Swarming is a seemingly amorphous but carefully structured, coordinated way to strike from all directions at a particular point or points, by means of a sustainable "pulsing" of force and/or fire, close-in as well as from stand-off positions. It will work best ? perhaps it will only work ? if it is designed mainly around the deployment of myriad small, dispersed, networked maneuver units. The aim is to coalesce rapidly and stealthily on a target, attack it, then dissever and redisperse, immediately ready to recombine for a new pulse. (pp.3-4)

Let me emphasize that Hewitt is quoting Arquilla here; these are not Hewitt's words. Hewitt's contribution here is not in originating the idea but in applying it to the blogosphere. Although the idea doesn't really fit ? the blogosphere is not divided neatly into warring camps except in the minds of Hewitt and similar partisans ? it provides some insight into blog swarms.

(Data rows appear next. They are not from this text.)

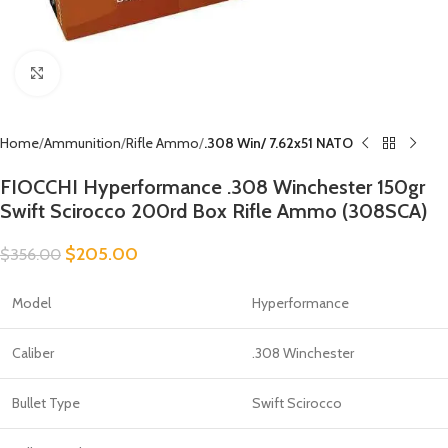
Click to enlarge
Home
Ammunition
Rifle Ammo
.308 Win/ 7.62x51 NATO
FIOCCHI Hyperformance .308 Winchester 150gr
Swift Scirocco 200rd Box Rifle Ammo (308SCA)
$
205.00
$
356.00
Model
Hyperformance
Caliber
.308 Winchester
Bullet Type
Swift Scirocco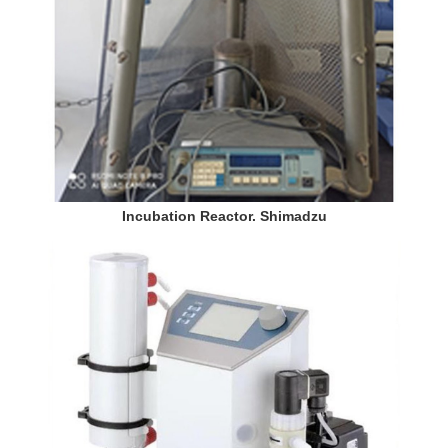
Incubation Reactor. Shimadzu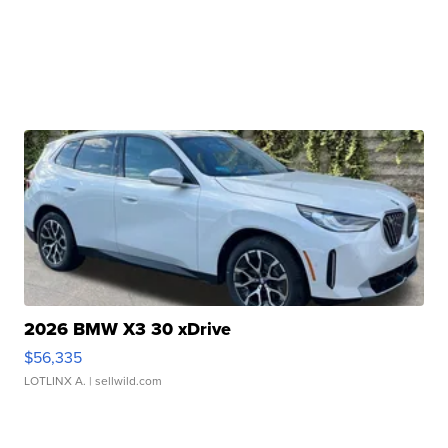
2026 BMW X3 30 xDrive
$56,335
LOTLINX A.
| sellwild.com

Both ways of understanding the blogosphere emphasize decentalization of authority, and this is a theme that runs through the book. Hewitt contends that decentralization of authority has been most obvious in journalism so far, but it is spreading across other information fields as well (p.94). So the second half of the book is all about managing organizational identity in the face of this new decentralization. Hewitt really embraces what has elsewhere been called the "hyperlinked organization", encouraging blogs at all levels of the organization, as well as discussing strategies for dealing with blog swarms. (One is simply being truthful; here, he sounds a lot like The Cluetrain Manifesto.) In fact, he says that CEOs should blog honestly and daily (p.124).

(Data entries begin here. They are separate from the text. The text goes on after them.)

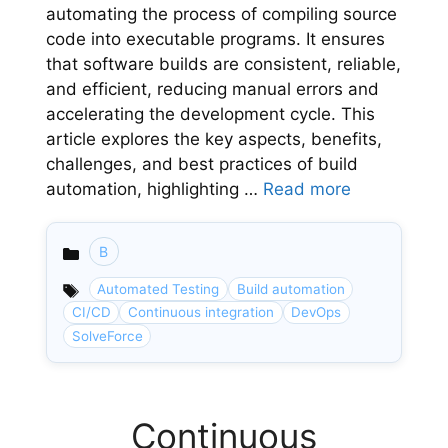
automating the process of compiling source
code into executable programs. It ensures
that software builds are consistent, reliable,
and efficient, reducing manual errors and
accelerating the development cycle. This
article explores the key aspects, benefits,
challenges, and best practices of build
automation, highlighting …
Read more
B
Categories
Automated Testing
Build automation
CI/CD
Continuous integration
DevOps
SolveForce
Continuous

Blog, in fact, was published by Thomas Nelson publishing, whose CEO has been blogging for a while on the theme of "working smart." I ran across this blog via a link from 43 folders and have checked in occasionally; after reading Blog, I'm fairly certain that the author began blogging on Hewitt's advice. It's relatively secular. (In fact, the CEO took a lot of heat in his comments section a while back when he announced that his company would donate Bibles to Katrina victims. One commenter asked: Why Bibles? Why not the Koran? The CEO replied: Um, because we publish Bibles. Like the commenter, I hadn't realized that fact until I read the reply.)

The second half of the book loses steam. In fact, Hewitt is clearly blue-skying the implications of blogging for different sectors in Chapter 12, probably because the book wasn't long enough. But the first half of the book is certainly worth reading.